Vail Place, a 35-year-old Twin Cities nonprofit providing community-based recovery services for adults with serious mental illness, announced Monday that it will acquire Cabrini Transitional House, a 23-bed group residential housing program based at 1025 Sixth St. SE in Minneapolis.
The program, which is operated by Project for Pride in Living (PPL), will be renamed Vail House, and continue to provide transitional services for homeless adults living with mental illness and chemical dependency.
Vicky Couillard, Vail Place’s executive director, said that the acquisition will be virtually seamless, with no changes for residents or staff. Starting July 1, the 12-13 full- and part-time staff members at Cabrini Transitional House will transfer to Vail Place payroll.
“We are keeping the program the same,” she said. “They do a wonderful job there. The program is really recovery focused, and there is a lot of loyalty and commitment to what they do. What’s really touched me is how so many people who started this program are still connected to it. I’ve seen the same thing with Vail Place, so I know there’s something powerful and beautiful about that.”
Vail House will maintain Cabrini Transitional House’s blend of apartments — five single units mixed with double- or triple-occupancy options. Residency requirements will remain the same.
“A mix of men and women of all ages live in the building,” Couillard said. “Most have both a mental health and a chemical health diagnosis. They have to be homeless. The idea is they can live in the house for up to two years while they are getting back on their feet.”
Staff at Vail Place is already familiar with Cabrini Transitional House and the mix of services it provides. Couillard explained that Vail Place staff routinely refers their members to the program. Cabrini Transitional House has a good track record of helping people with serious mental illness and addiction problems break the cycle of homelessness, she added.
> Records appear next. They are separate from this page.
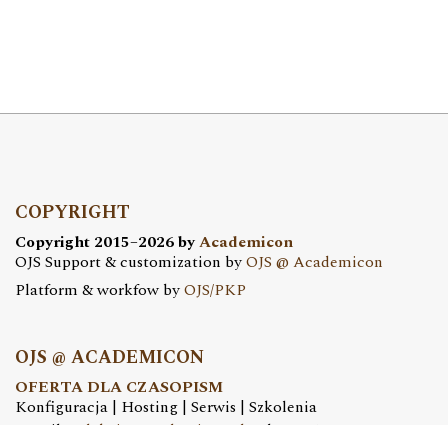
COPYRIGHT
Copyright 2015–2026 by
Academicon
OJS Support & customization by
OJS @ Academicon
Platform & workfow by
OJS/PKP
OJS @ ACADEMICON
OFERTA DLA CZASOPISM
Konfiguracja | Hosting | Serwis | Szkolenia
e-mail:
redakcja@academicon.pl
, tel.: +48 603 072 530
“We’re really honored to carry on the tradition and the vision that the original founders had for how this program can serve a population of people that are homeless,” Couillard said. “There are a lot of things that Vail Place can bring as an agency to support this program. We are taking what’s already there, this amazing little jewel, and bringing it to the next level.”
Earlier this year, when PPL leadership announced that the agency wanted to move away from running Cabrini Transitional House, Couillard said that she and Vail Place board members were excited to put their agency’s name forward.
“The transitional house concept was a nice fit philosophically with Vail Place,” Couillard said. “Vail Place and another agency, a chemical health program, applied. In the end, they ended up selecting Vail Place. We were thrilled. We’ve had a longstanding relationship with PPL, so we know they run a good program.”
Vail Place already has experience running residential programs. The nonprofit operates its own apartment building and has staff that are located in two public housing facilities in Hopkins and St. Louis Park.
“We’ve been really committed to exploring and expanding those opportunities and building relationships with property management companies, and then this opportunity came forward,” Couillard said. “We were really exited about it.”
Rooted in the neighborhood
Cabrini Transitional House, founded by St. Francis Cabrini Catholic Church. The church acquired the building, a former sorority house on the University of Minnesota’s Minneapolis campus, in 1985. The building is surrounded by student housing.
Coulliard said that the relationship between Cabrini Transitional House and its neighbors has been positive. “People know about it,” she said. “There are no issues. Neighbors are really friendly. The program has been in the same building since the beginning. There is great neighborhood involvement and a lot of community support.”
Part of that strong community support can be credited to Cabrini Transitional House staff, Coulliard said. “The staff there is just incredible. The people we’ve met are so impressive. They are clearly committed to helping building residents’ transition to independent living. I’m really impressed by the way they do that, and by the way they make that work within the community.”
Under Coulliard’s leadership, Vail Place has been in steady expansion mode. She says her nonprofit is not growing simply for the sake of growing, but rather because she and her colleagues see that there continues to be a need for a range of supportive services for adults with serious mental illness. And new supports for mental health care made available under the Affordable Care Act also means that there is more opportunity for people to get coverage for the integrative care they need.
“I think that need drives expansion,” Couillard said. “We are really looking at how we can meet people’s needs in new and innovative ways. This is an exciting time in health care. We want to take advantage of that.”